The orchestrator (`lfg-beta/SKILL.md` step 3) is responsible for:

- Parsing the response. Unparseable output → single residual entry, pipeline continues.
- Capability check. Codex MCP unavailable → skip lane silently.
- Timeout/error. Codex errors → single residual entry, pipeline continues.
- Lane ordering. Codex runs first (analysis-only against a frozen diff snapshot); `ce-code-review` runs after. Findings whose target file was touched by `ce-code-review`'s autofix are marked `stale_anchor: true` and not autofix-applied — they flow into the residual list.
- Autofix gating.

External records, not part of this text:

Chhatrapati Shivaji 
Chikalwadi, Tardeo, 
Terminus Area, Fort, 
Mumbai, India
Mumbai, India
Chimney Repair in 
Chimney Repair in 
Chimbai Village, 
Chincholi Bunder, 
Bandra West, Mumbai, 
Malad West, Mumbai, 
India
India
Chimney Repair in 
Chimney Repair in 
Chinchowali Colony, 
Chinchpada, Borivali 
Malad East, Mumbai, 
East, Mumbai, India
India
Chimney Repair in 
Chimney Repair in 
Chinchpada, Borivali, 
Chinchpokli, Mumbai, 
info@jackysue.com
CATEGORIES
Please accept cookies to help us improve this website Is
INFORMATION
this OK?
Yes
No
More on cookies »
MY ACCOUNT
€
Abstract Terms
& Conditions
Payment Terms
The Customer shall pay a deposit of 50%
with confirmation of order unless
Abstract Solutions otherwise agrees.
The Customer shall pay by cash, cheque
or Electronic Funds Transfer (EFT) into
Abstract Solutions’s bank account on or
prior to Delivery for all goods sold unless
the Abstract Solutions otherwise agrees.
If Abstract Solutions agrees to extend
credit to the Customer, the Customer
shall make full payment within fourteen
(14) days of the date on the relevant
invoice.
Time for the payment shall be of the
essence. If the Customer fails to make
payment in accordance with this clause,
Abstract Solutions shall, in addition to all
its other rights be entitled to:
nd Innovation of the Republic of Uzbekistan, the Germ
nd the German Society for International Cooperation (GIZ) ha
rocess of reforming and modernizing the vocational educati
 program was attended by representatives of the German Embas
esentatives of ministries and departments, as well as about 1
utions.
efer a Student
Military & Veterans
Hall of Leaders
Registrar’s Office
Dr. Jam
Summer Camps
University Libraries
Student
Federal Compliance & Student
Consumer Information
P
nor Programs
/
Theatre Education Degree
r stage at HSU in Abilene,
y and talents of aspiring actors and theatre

Findings are autofix-applied only when `autofixable: true` AND `requires_human_judgment: false` AND `confidence: high`. Findings that pass `autofixable` but are gated out by judgment or low confidence become residuals tagged `autofix_class: gated_auto`.
- Residual routing. Findings tagged `source: codex-adversarial` flow into the standard residual handoff (step 5).

Do not duplicate any of the above logic in this prompt — keep the prompt focused on the analytical task.